There’s only one screen filter, and it’s pretty decent when the image is made larger, capturing the look of the original hardware’s dotted TFT display, but a few more options and an opacity slider would have been welcome. The most glaring omission, however, is the lack of an on-the-fly command list. By now this should be a pre-requisite for any fighting game, new or old, yet seems to have been lazily overlooked. The only way to see your character’s attack commands is to pause and bring up scans of the game’s original manual. If you need to re-check a specific command, there’s no way to jump back to the page you were just on, forcing you to reload from the manual cover and cycle past all the (now irrelevant) console hardware stuff each time.
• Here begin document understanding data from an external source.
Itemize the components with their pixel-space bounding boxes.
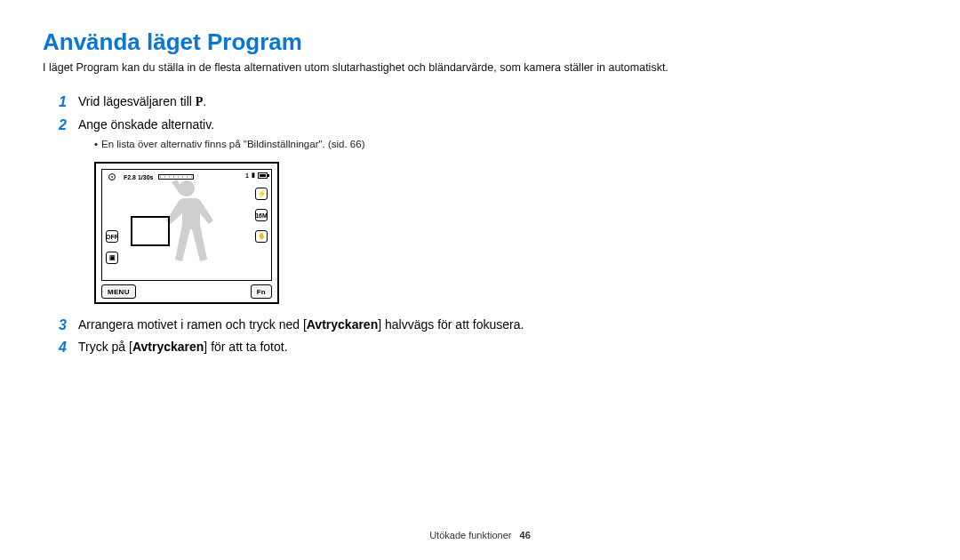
shutter-bold: Avtryckaren [307, 317, 378, 332]
step1-post: . [203, 94, 206, 108]
step-2-sub-text: En lista över alternativ finns på "Bildi… [101, 139, 364, 149]
fn-button[interactable]: Fn [251, 284, 272, 299]
step-1: 1 Vrid lägesväljaren till P. [59, 93, 917, 111]
footer-page-number: 46 [520, 530, 531, 540]
face-detect-off-icon: OFF [106, 230, 118, 243]
flash-icon: ⚡ [255, 188, 268, 200]
menu-button[interactable]: MENU [101, 284, 136, 299]
bullet-icon: • [94, 139, 98, 149]
step3-c: ] halvvägs för att fokusera. [378, 317, 524, 332]
resolution-icon: 16M [255, 209, 268, 221]
step-number: 1 [59, 93, 78, 110]
footer-section: Utökade funktioner [429, 530, 511, 540]
shutter-bold: Avtryckaren [132, 340, 204, 354]
step-text: Vrid lägesväljaren till P. [78, 93, 206, 111]
intro-text: I läget Program kan du ställa in de fles… [43, 61, 917, 74]
steps-list: 1 Vrid lägesväljaren till P. 2 Ange önsk… [59, 93, 917, 356]
sd-card-icon: ▮ [252, 172, 255, 179]
camera-lcd: OFF ▣ F2.8 1/30s 1 ▮ ⚡ 16M ✋ [101, 169, 272, 281]
step-text: Tryck på [Avtryckaren] för att ta fotot. [78, 339, 288, 356]
step-2: 2 Ange önskade alternativ. [59, 116, 917, 133]
battery-icon [258, 172, 268, 179]
step-number: 2 [59, 116, 78, 133]
step-2-sub: •En lista över alternativ finns på "Bild… [94, 139, 917, 149]
mode-camera-icon [106, 172, 118, 182]
step-number: 3 [59, 316, 78, 333]
camera-screen-illustration: OFF ▣ F2.8 1/30s 1 ▮ ⚡ 16M ✋ [94, 162, 279, 304]
step1-pre: Vrid lägesväljaren till [78, 94, 196, 108]
step-number: 4 [59, 339, 78, 356]
focus-frame-icon [131, 216, 170, 246]
aperture-shutter-text: F2.8 1/30s [124, 174, 153, 180]
stabilizer-icon: ✋ [255, 230, 268, 243]
step-text: Arrangera motivet i ramen och tryck ned … [78, 316, 524, 333]
step-text: Ange önskade alternativ. [78, 116, 214, 133]
step3-a: Arrangera motivet i ramen och tryck ned … [78, 317, 307, 332]
step-3: 3 Arrangera motivet i ramen och tryck ne… [59, 316, 917, 333]
step4-a: Tryck på [ [78, 340, 132, 354]
page-title: Använda läget Program [43, 28, 917, 56]
drive-single-icon: ▣ [106, 252, 118, 264]
shots-remaining: 1 [245, 172, 249, 179]
page-footer: Utökade funktioner 46 [0, 530, 960, 540]
step-4: 4 Tryck på [Avtryckaren] för att ta foto… [59, 339, 917, 356]
step4-c: ] för att ta fotot. [204, 340, 287, 354]
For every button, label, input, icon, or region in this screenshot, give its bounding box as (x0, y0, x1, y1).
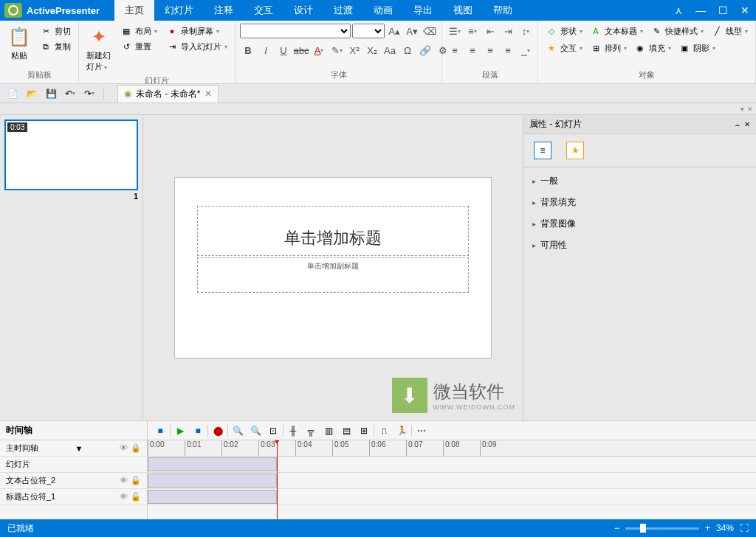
tab-annotate[interactable]: 注释 (204, 0, 244, 21)
clip-title[interactable] (148, 490, 277, 504)
tab-view[interactable]: 视图 (443, 0, 483, 21)
slide-thumbnail-1[interactable]: 0:03 (4, 119, 138, 190)
track-row-text[interactable] (148, 473, 756, 489)
lock-icon[interactable]: 🔒 (131, 443, 141, 453)
import-slides-button[interactable]: ⇥导入幻灯片 (163, 39, 230, 54)
zoom-in-status-icon[interactable]: + (705, 523, 710, 533)
align-right-icon[interactable]: ≡ (482, 43, 498, 58)
underline-icon[interactable]: U (275, 43, 292, 58)
paste-button[interactable]: 📋 粘贴 (4, 24, 34, 63)
clip-text[interactable] (148, 474, 277, 488)
outdent-icon[interactable]: ⇤ (482, 24, 498, 38)
snap-icon[interactable]: ⎍ (376, 423, 392, 438)
record-button[interactable]: ●录制屏幕 (163, 24, 230, 38)
props-item-bgfill[interactable]: 背景填充 (523, 192, 756, 213)
quickstyle-button[interactable]: ✎快捷样式 (647, 24, 707, 38)
caption-button[interactable]: A文本标题 (587, 24, 646, 38)
reset-button[interactable]: ↺重置 (117, 39, 160, 54)
zoom-in-icon[interactable]: 🔍 (230, 423, 246, 438)
pin-icon[interactable]: ⫠ (734, 120, 741, 128)
layout-button[interactable]: ▦布局 (117, 24, 160, 38)
zoom-slider[interactable] (625, 527, 699, 530)
tab-slides[interactable]: 幻灯片 (154, 0, 204, 21)
bullets-icon[interactable]: ☰ (447, 24, 463, 38)
alert-icon[interactable]: ⬤ (210, 423, 226, 438)
grow-font-icon[interactable]: A▴ (386, 24, 402, 38)
tab-animation[interactable]: 动画 (363, 0, 403, 21)
cut-button[interactable]: ✂剪切 (37, 24, 74, 38)
italic-icon[interactable]: I (258, 43, 274, 58)
close-tab-icon[interactable]: ✕ (205, 89, 212, 99)
copy-button[interactable]: ⧉复制 (37, 39, 74, 54)
tab-help[interactable]: 帮助 (483, 0, 523, 21)
minimize-icon[interactable]: — (690, 0, 712, 21)
shrink-font-icon[interactable]: A▾ (404, 24, 420, 38)
zoom-out-status-icon[interactable]: − (614, 523, 619, 533)
font-size-select[interactable] (352, 24, 385, 38)
shadow-button[interactable]: ▣阴影 (676, 41, 718, 55)
timeline-ruler[interactable]: 0:000:010:020:030:040:050:060:070:080:09 (148, 440, 756, 457)
font-family-select[interactable] (240, 24, 351, 38)
fill-button[interactable]: ◉填充 (631, 41, 674, 55)
valign-icon[interactable]: ⎯ (518, 43, 534, 58)
case-icon[interactable]: Aa (382, 43, 398, 58)
tab-home[interactable]: 主页 (114, 0, 154, 21)
strike-icon[interactable]: abc (293, 43, 309, 58)
new-doc-icon[interactable]: 📄 (4, 86, 21, 101)
tab-interact[interactable]: 交互 (244, 0, 284, 21)
undo-icon[interactable]: ↶ (62, 86, 78, 101)
record-stop-icon[interactable]: ■ (190, 423, 206, 438)
props-item-bgimage[interactable]: 背景图像 (523, 213, 756, 235)
arrange-button[interactable]: ⊞排列 (587, 41, 630, 55)
slide-canvas[interactable]: 单击增加标题 单击增加副标题 (174, 177, 492, 358)
visibility-icon[interactable]: 👁 (120, 492, 128, 502)
linetype-button[interactable]: ╱线型 (708, 24, 751, 38)
visibility-icon[interactable]: 👁 (120, 443, 128, 453)
visibility-icon[interactable]: 👁 (120, 476, 128, 485)
close-icon[interactable]: ✕ (734, 0, 756, 21)
track-text-ph[interactable]: 文本占位符_2👁🔓 (0, 473, 147, 489)
highlight-icon[interactable]: ✎ (329, 43, 345, 58)
props-tab-general-icon[interactable]: ≡ (534, 142, 551, 159)
layers-icon[interactable]: ▤ (338, 423, 354, 438)
maximize-icon[interactable]: ☐ (712, 0, 734, 21)
font-color-icon[interactable]: A (311, 43, 327, 58)
play-icon[interactable]: ▶ (172, 423, 188, 438)
playhead[interactable] (277, 440, 278, 519)
interact-button[interactable]: ★交互 (543, 41, 585, 55)
merge-icon[interactable]: ╦ (303, 423, 319, 438)
align-left-icon[interactable]: ≡ (447, 43, 463, 58)
align-tl-icon[interactable]: ⊞ (356, 423, 372, 438)
tab-export[interactable]: 导出 (403, 0, 443, 21)
numbering-icon[interactable]: ≡ (464, 24, 481, 38)
open-doc-icon[interactable]: 📂 (24, 86, 40, 101)
symbol-icon[interactable]: Ω (399, 43, 416, 58)
indent-icon[interactable]: ⇥ (500, 24, 516, 38)
lock-icon[interactable]: 🔓 (131, 492, 141, 502)
superscript-icon[interactable]: X² (346, 43, 362, 58)
panel-menu-icon[interactable]: ▾ (740, 105, 744, 113)
group-icon[interactable]: ▥ (320, 423, 337, 438)
split-icon[interactable]: ╫ (285, 423, 301, 438)
zoom-out-icon[interactable]: 🔍 (247, 423, 264, 438)
align-center-icon[interactable]: ≡ (464, 43, 481, 58)
track-row-slide[interactable] (148, 457, 756, 473)
clear-format-icon[interactable]: ⌫ (422, 24, 438, 38)
subscript-icon[interactable]: X₂ (364, 43, 380, 58)
align-justify-icon[interactable]: ≡ (500, 43, 516, 58)
props-tab-star-icon[interactable]: ★ (566, 142, 584, 159)
redo-icon[interactable]: ↷ (81, 86, 97, 101)
stop-icon[interactable]: ■ (152, 423, 168, 438)
track-slide[interactable]: 幻灯片 (0, 457, 147, 473)
track-main[interactable]: 主时间轴 ▼ 👁🔒 (0, 440, 147, 457)
track-title-ph[interactable]: 标题占位符_1👁🔓 (0, 489, 147, 505)
panel-close-icon[interactable]: ✕ (744, 120, 750, 128)
zoom-fit-icon[interactable]: ⊡ (265, 423, 281, 438)
fit-screen-icon[interactable]: ⛶ (740, 523, 749, 533)
tab-design[interactable]: 设计 (284, 0, 323, 21)
props-item-availability[interactable]: 可用性 (523, 235, 756, 256)
save-icon[interactable]: 💾 (43, 86, 59, 101)
new-slide-button[interactable]: ✦ 新建幻灯片 (83, 24, 114, 74)
motion-icon[interactable]: 🏃 (394, 423, 410, 438)
more-icon[interactable]: ⋯ (413, 423, 430, 438)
It’s far too slow and laborious to be useful, so you will need a smartphone at the ready for quick reference.

Conclusion

Although The Last Blade: Beyond the Destiny is an excellent little thing, one must keep in mind that it is still a 2001 handheld fighting game, and very much of its time. On its original hardware, it was heaven-sent, but on your Switch you might be somewhat disappointed if you’re going in blind. For SNK aficionados and Last Blade fans, it will delight purely on historical value, but those with no experience of the Neo Geo Pocket or the SNK library will likely feel better served buying the actual arcade ports of Last Blade 1 and 2, which are also available on the eShop. To that end, this is a better bet for fans, collectors, and those enamoured by gaming curios. It’s dinky, it’s charming, and it’s a testament to the craftsmanship of old SNK. And, while imperfect, it plays like The Last Blade should. For certain gamers, that will be more than enough.